So, know that I'm working on losing weight and getting into better shape. My ultimate goal is to lose 100 lbs. Nearly a year ago, I was at my highest weight at 243 lbs. When I joined MFP at the beginning of March, I weighed 235 lbs. Today, I weigh 225 lbs. My goal weight is 135 lbs. I'm giving myself two years to get there. By that time, working out and healthy eating should be part of my life and not a daily challenge. At this point, I'm still really excited about the journey and my ability to accomplish my goals.
In an effort to keep myself motivated, I joined the latest MFP Elimination Challenge this week! I'm new to these online fitness challenges. But this is what I know about this one so far...
- weigh-in is every Friday, but no later than 10am Saturday morning. If I don't log my weight, even if it doesn't change, I will be eliminated.
- there will be a weekly challenge that will run Monday through Friday. I must complete the challege successfully. If I don't, I will be eliminated.

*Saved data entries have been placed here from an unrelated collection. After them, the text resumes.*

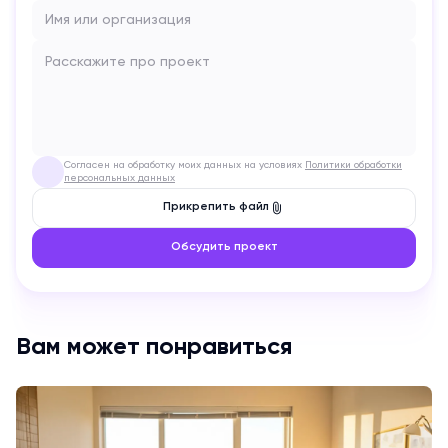
Имя или организация
Расскажите про проект
Согласен на обработку моих данных на условиях
Политики обработки
✓
персональных данных
Прикрепить файл
Обсудить проект
Вам может понравиться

- I must log my progress of the weekly challenge at least twice during the week. If I don't, I will be eliminated.
- everyone is encouraged to use the forum to chat, banter, ask questions, provide support, and take advantage of the opportunity to friend others taking the challenge. Playful trash-talking is welcome, but rude, insensitive comments will not be tolerated and will be cause for elimination.
- the first week (possibly the first two) is all based on individual effort. After that, remaining players will be put on teams.

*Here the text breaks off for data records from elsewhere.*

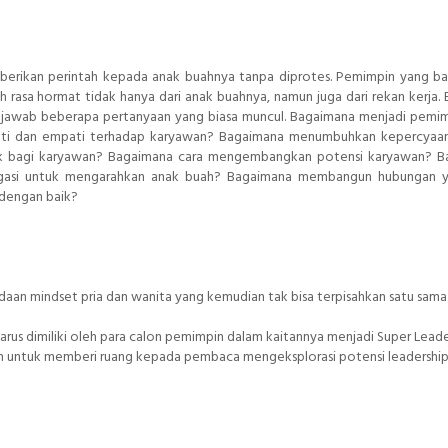
rikan perintah kepada anak buahnya tanpa diprotes. Pemimpin yang ba
sa hormat tidak hanya dari anak buahnya, namun juga dari rekan kerja.
njawab beberapa pertanyaan yang biasa muncul. Bagaimana menjadi pemi
pati dan empati terhadap karyawan? Bagaimana menumbuhkan kepercyaa
ik bagi karyawan? Bagaimana cara mengembangkan potensi karyawan? B
igasi untuk mengarahkan anak buah? Bagaimana membangun hubungan y
dengan baik?
aan mindset pria dan wanita yang kemudian tak bisa terpisahkan satu sama 
arus dimiliki oleh para calon pemimpin dalam kaitannya menjadi Super Lead
ian untuk memberi ruang kepada pembaca mengeksplorasi potensi leadershi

- WORKOUT - I have to burn 1100 calories between Monday and Friday this week. And I have to do it with at least three workouts that last at least 25 minutes. If I do more, I should post exactly what I did. If I don't complete this, I will be eliminated.

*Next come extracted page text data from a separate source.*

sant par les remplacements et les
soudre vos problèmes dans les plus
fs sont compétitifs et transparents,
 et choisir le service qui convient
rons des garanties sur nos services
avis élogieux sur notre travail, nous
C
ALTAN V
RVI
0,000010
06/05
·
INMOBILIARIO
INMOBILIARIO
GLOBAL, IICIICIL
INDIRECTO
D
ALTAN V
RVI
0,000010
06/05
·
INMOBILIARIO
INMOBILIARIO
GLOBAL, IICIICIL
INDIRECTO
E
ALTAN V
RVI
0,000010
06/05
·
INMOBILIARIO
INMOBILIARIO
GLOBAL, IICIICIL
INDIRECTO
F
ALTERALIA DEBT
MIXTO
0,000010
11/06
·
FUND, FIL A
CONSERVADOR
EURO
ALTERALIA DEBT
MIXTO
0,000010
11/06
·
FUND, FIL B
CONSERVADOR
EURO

- REPS - I have to do 400 reps of anything during the week. I can mix and match what I'm doing reps of and they have to be in increments of 25. For instance, I can do 50 crunches, 100 squats, 25 bicep curls, etc. But I have to do a minimum of 150 reps on two days of the week. If I don't complete this, I will be eliminated.
- HARD REP - I have to pick one thing that is normally done in reps that I HATE or STRUGGLE WITH. No problem! It should be something that I can only do 1 - 5 reps of. In Week #1, I only have to specify what my Hard Rep is and how many I can do. The thing I struggle with the most is push-ups. I can't even do one...girl-style! Sad, but true. But because I don't expect to be able to do many more than 0 in the next 11 weeks, I'm listing planks as my hard rep. Currently, I can do 3 10-second planks.
- FAVORITE REP - I have to pick one thing that is normally done in reps that I ENJOY doing. I have to provide the number of them that I'm comfortable doing...and then add 10 to it for the first week. For instance, Jumping Jacks (100) or Crunches (25). I have to do this exercise four days between Monday and Friday. Since I feel like I'm getting plenty of cardio workouts in during the week, I'm choosing squats for my favorite rep. I can do 20 fairly easily...so I'll be doing 30 for this challenge. And I have to complete this four days of the week. If I don't, I will be eliminated.
The keeper of the contest says that no one gets eliminated in the first week (as long as they log in), even with a weight gain. So, that means I'll be telling you all about Week #2 next Sunday! Wish me luck!